As performers, and in particular as a conductor, we musicians try to approach the essential idea that supports the composition; however, there are composers like Beethoven who lead us on a perhaps romantic adventure, but which, for some of us, is inevitable: to seek to understand the soul of the composer, to enter, so to speak metaphorically, into his blood and his pulse, into the creative torrent that the composer makes accessible through sound and silence, and which moves us all.

 

Beethoven’s Ninth Symphony is one of the great examples of history that motivates this journey. As a conductor, one seeks at all times to follow in the footsteps of what is invisible in the score. I believe that this is the commitment of the artist, and of the conductor to the public, to the musicians he conducts and to himself. 

 

Tonight the Orquesta Sinfónica Sinaloa de las Artes begins 2023 with a remarkable program, composed of two of the greatest works of orchestral literature: “La Valse”, by Maurice Ravel (1875-1937), and the great symphony no. 9, by Ludwig van Beethoven (1770-1827).

 

“La Valse” was composed in 1919, and was an homage to Richard Strauss and the tradition of the Viennese waltz. In its orchestral version, the work was premiered on December 12, 1920, conducted by Camille Chevillard, and performed by the Lamoreaux Orchestra. Ravel himself defined the work as “a fantastic and fatal whirlwind”, after the impact and sadness produced in Europe by the First World War. Originally, Maurice Ravel would have wanted the work to be a ballet. At the time, the most influential entrepreneur of choreographic productions was Sergei Diaguilev (1872-1929), to whom the composer turned.
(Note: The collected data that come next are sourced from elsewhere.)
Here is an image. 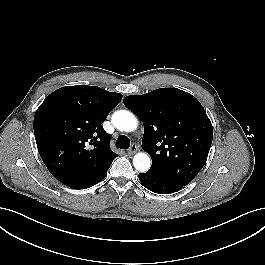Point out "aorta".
Returning a JSON list of instances; mask_svg holds the SVG:
<instances>
[{
  "label": "aorta",
  "instance_id": "aorta-1",
  "mask_svg": "<svg viewBox=\"0 0 265 265\" xmlns=\"http://www.w3.org/2000/svg\"><path fill=\"white\" fill-rule=\"evenodd\" d=\"M115 128L124 132L136 130L138 121L135 115L127 110H118L113 113L111 119ZM134 167L140 172H147L151 166V160L148 154L140 152L133 158Z\"/></svg>",
  "mask_w": 265,
  "mask_h": 265
}]
</instances>
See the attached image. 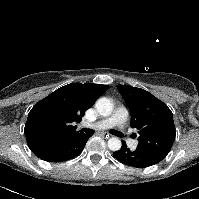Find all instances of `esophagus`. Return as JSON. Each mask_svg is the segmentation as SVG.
<instances>
[{
    "instance_id": "obj_1",
    "label": "esophagus",
    "mask_w": 199,
    "mask_h": 199,
    "mask_svg": "<svg viewBox=\"0 0 199 199\" xmlns=\"http://www.w3.org/2000/svg\"><path fill=\"white\" fill-rule=\"evenodd\" d=\"M104 136H106V138H109V134L103 133Z\"/></svg>"
}]
</instances>
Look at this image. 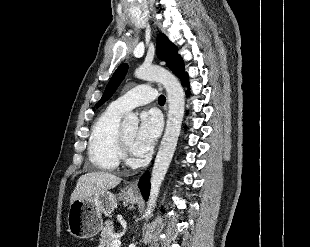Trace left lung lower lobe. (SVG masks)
<instances>
[{
    "instance_id": "left-lung-lower-lobe-1",
    "label": "left lung lower lobe",
    "mask_w": 310,
    "mask_h": 247,
    "mask_svg": "<svg viewBox=\"0 0 310 247\" xmlns=\"http://www.w3.org/2000/svg\"><path fill=\"white\" fill-rule=\"evenodd\" d=\"M180 79L183 81V83L188 87L189 82H188V75L185 73L183 74ZM139 189L144 197L145 200L148 199L149 197V191H150V183H149V173H145L139 181Z\"/></svg>"
}]
</instances>
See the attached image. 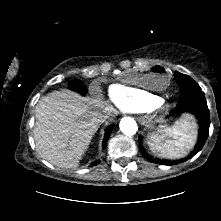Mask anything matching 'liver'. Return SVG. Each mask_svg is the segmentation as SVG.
<instances>
[{
	"mask_svg": "<svg viewBox=\"0 0 221 221\" xmlns=\"http://www.w3.org/2000/svg\"><path fill=\"white\" fill-rule=\"evenodd\" d=\"M111 108L101 95L82 97L63 90L36 105L34 140L39 155L60 168H76L101 125L99 114Z\"/></svg>",
	"mask_w": 221,
	"mask_h": 221,
	"instance_id": "obj_1",
	"label": "liver"
}]
</instances>
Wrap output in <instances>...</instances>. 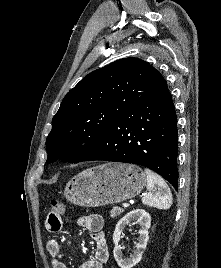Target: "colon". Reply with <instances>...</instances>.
Returning <instances> with one entry per match:
<instances>
[{
    "mask_svg": "<svg viewBox=\"0 0 221 268\" xmlns=\"http://www.w3.org/2000/svg\"><path fill=\"white\" fill-rule=\"evenodd\" d=\"M65 210V205L60 200H53L51 202V214L55 216H60Z\"/></svg>",
    "mask_w": 221,
    "mask_h": 268,
    "instance_id": "5ec220e1",
    "label": "colon"
}]
</instances>
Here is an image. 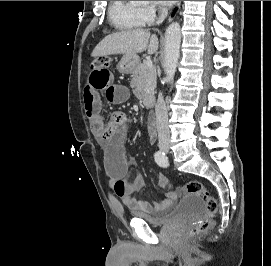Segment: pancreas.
<instances>
[{"mask_svg":"<svg viewBox=\"0 0 271 266\" xmlns=\"http://www.w3.org/2000/svg\"><path fill=\"white\" fill-rule=\"evenodd\" d=\"M146 63L144 60L138 64L132 74L131 87L139 99L154 93L156 88V69L153 66L148 67Z\"/></svg>","mask_w":271,"mask_h":266,"instance_id":"cf45deb5","label":"pancreas"}]
</instances>
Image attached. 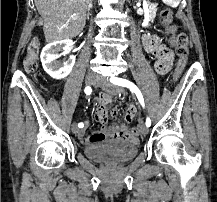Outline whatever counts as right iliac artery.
I'll return each instance as SVG.
<instances>
[{
  "label": "right iliac artery",
  "instance_id": "1",
  "mask_svg": "<svg viewBox=\"0 0 217 202\" xmlns=\"http://www.w3.org/2000/svg\"><path fill=\"white\" fill-rule=\"evenodd\" d=\"M84 92H85L87 95H90L91 92H92L91 87H90V86L85 87ZM78 127H79V128H83V127H84V124L81 122V123L78 124Z\"/></svg>",
  "mask_w": 217,
  "mask_h": 202
}]
</instances>
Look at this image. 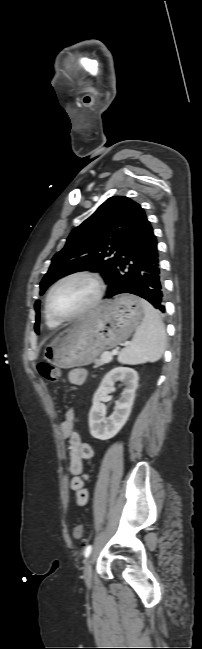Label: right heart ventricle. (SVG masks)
<instances>
[{
	"instance_id": "e07e8e85",
	"label": "right heart ventricle",
	"mask_w": 202,
	"mask_h": 649,
	"mask_svg": "<svg viewBox=\"0 0 202 649\" xmlns=\"http://www.w3.org/2000/svg\"><path fill=\"white\" fill-rule=\"evenodd\" d=\"M45 323H46V325H47L49 328H56V327L59 325V323L53 321V320H52V319L47 315L46 312H45Z\"/></svg>"
}]
</instances>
Diaguilev disdained the work, saying that the music was a masterpiece, “but it is not a ballet; it is the painting of a ballet.” The return to public life after the pandemic reminds us of the context Ravel experienced in 1919, when the “Spanish Flu” was at the height of the damage it would produce.

 

Beethoven’s ninth symphony was premiered in Vienna on May 7, 1824. By then Beethoven was practically deaf. The fact that Beethoven was able to conduct the work under such conditions is still a matter of astonishment. The complexity of the work, both in its architecture and language, and in the challenge of assembling at least a hundred performers, demand on the part of the conductor not only an understanding of the work, but technical skills that demand a complete engagement of the senses. 

 

Beethoven’s last symphony incorporates for the first time the human voice in a symphony, for which four soloists (soprano, mezzo-soprano, tenor and bass) are included, as well as a choir, all of whom appear until the fourth and last movement of the work. Soloists and choir alternate in singing a popular German text, the “Ode to Joy” (“An die Freude”) by Friedrich von Schiller (1759-1805), written in November 1785, a text that Beethoven knew from his youth.

 

The genre of the Ode was born in Greece, it is a laudatory text measured in verse and interpreted by a choir. Inspired by this tradition, the German romanticism of the 19th century incorporated to the great poetry a more accessible metric, from which the poets of that time created a new form of the Ode. In this way, Schiller exalts joy in eight strophes, which were set to music by Beethoven, and, generally, exposed by the solo voices, and partially repeated by the choir by way of confirmation.

 

For tonight’s concert, which will be repeated next Sunday 22, at 12:30 pm, the OSSLA will be joined by the Sinaloa Opera Choir, directed by Marco Rodríguez, and the Choir of the Autonomous University of Sinaloa, directed by Perla Orrantia.

 

The soloists will each be members of different opera workshops or studios in the country. They are soprano Jessica Torrero, from the Sinaloa Opera Workshop (TAOS), a workshop that works in Culiacán and is directed by José Manuel Chú; mezzo-soprano Cecilia Ortiz, from the Saltillo Opera Company, directed by Alejandro Reyes; and tenor Jorge Alain Echeverría, from the Sinaloa Opera Workshop (TAOS), a workshop that works in Culiacán and is directed by José Manuel Chú; tenor Jorge Alain Echegaray, from the Ópera Estudio de Bellas Artes (OEBA), directed by Raúl Falcó; and bass-baritone Juan Carlos Villalobos, from the Ópera Estudio del Noroeste (OPEN), directed from Los Mochis, Sinaloa, by Armando Piña.